Further adding to the inappropriateness of the development, the Transport Management and Accessibility Plan (TMAP) relies heavily on several hypothetical infrastructure developments by the State Government, as well as suggesting only 500 and 700 car spots are needed at either end of the precinct. This seems to be a significant underestimation of the traffic impacts of 11,000 additional dwellings in an incredibly small precinct without any light rail, highlighting very questionable assumptions about the provided infrastructure. Contributing to the unsuitability of the proposal, the TMAP states that there is already significant traffic congestion at the Victoria Road signalised intersection with Wharf Road during peak hours (AM and PM). Due to residents already struggling with over-development in the
area, and to avoid the bottleneck at West Ryde, people are using Wharf Rd, Andrew St and Constitution Rd to transit through to Victoria Rd at Gladesville.
The project was first proposed under the assumption that the NSW State Government’s State Two Greater Parramatta light rail would proceed. It is now understood that the project has been indefinitely cancelled due to ‘funding restrictions’, and the area will not be receiving the much-needed investment of public transport as promised by the State Government. Further highlighting the lack of planning and future infrastructure provision for this site, the marketing for the Melrose North uses infrastructure in Ryde LGA as major selling points, including Meadowbank and West Ryde train stations, and Top Ryde Shopping Centre. As the travel distance is shorter into Ryde LGA (Top Ryde is 4.7km (9 min drive) as opposed to 7.3km (14 min drive) to Parramatta) it would be reasonable to conclude that people from the new development will be more inclined to travel into Ryde LGA for travel, shopping etc. Without considerable investment in public transport and local roads, a development of this scale will significantly increase the volume of traffic and increase pressure on Ryde LGA infrastructure without any contribution from the State or Parramatta Council.

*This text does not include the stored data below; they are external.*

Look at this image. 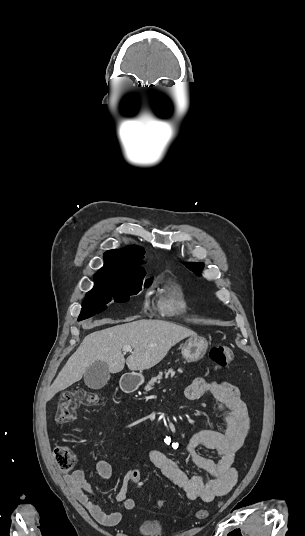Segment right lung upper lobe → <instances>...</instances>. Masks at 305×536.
<instances>
[{
	"label": "right lung upper lobe",
	"mask_w": 305,
	"mask_h": 536,
	"mask_svg": "<svg viewBox=\"0 0 305 536\" xmlns=\"http://www.w3.org/2000/svg\"><path fill=\"white\" fill-rule=\"evenodd\" d=\"M144 250L131 246L125 250H109L104 253V266L94 275V280L144 279L146 271L140 267Z\"/></svg>",
	"instance_id": "cb5924a9"
}]
</instances>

Urban renewal and catering for population growth are a given in growing cities. I do however, object to the scale of this proposal particularly given it’s impact on the Ryde LGA. Residential towers of 24 storeys should be off the table unless there is already public transport infrastructure in place and a plan to invest significant amounts of money into improving infrastructure to be impacted by this proposal in the Ryde LGA.